**Task statement:** From the data, return each line holding the word "Hyundai".

(Stored dataset items)
▶

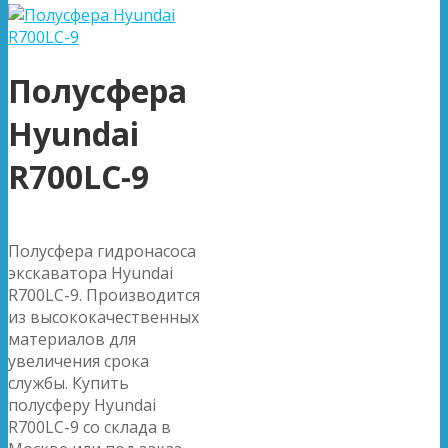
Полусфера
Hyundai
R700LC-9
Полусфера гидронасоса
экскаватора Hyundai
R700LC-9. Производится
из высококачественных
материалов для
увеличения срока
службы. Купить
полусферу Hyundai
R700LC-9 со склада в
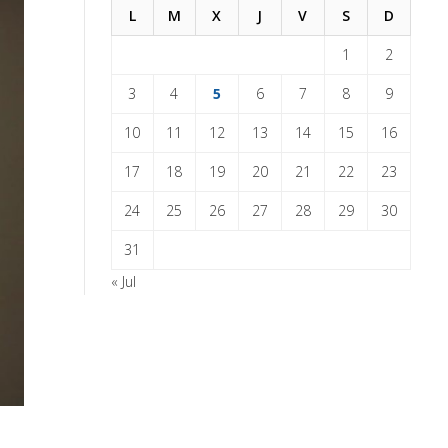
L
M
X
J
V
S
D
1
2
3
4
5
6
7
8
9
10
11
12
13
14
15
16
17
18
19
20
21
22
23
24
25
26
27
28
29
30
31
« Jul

◀
▶

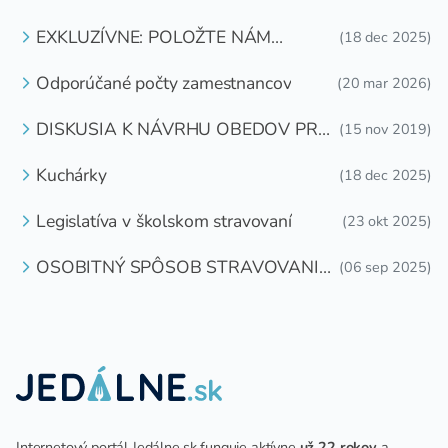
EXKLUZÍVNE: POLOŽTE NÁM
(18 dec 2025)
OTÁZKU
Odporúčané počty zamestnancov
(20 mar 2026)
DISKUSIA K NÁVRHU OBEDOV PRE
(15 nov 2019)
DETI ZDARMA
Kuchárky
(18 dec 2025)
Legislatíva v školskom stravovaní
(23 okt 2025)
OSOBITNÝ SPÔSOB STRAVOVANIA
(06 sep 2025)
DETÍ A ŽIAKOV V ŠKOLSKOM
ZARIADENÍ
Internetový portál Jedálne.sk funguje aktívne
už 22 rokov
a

◀

**Task response:**
Hyundai
экскаватора Hyundai
полусферу Hyundai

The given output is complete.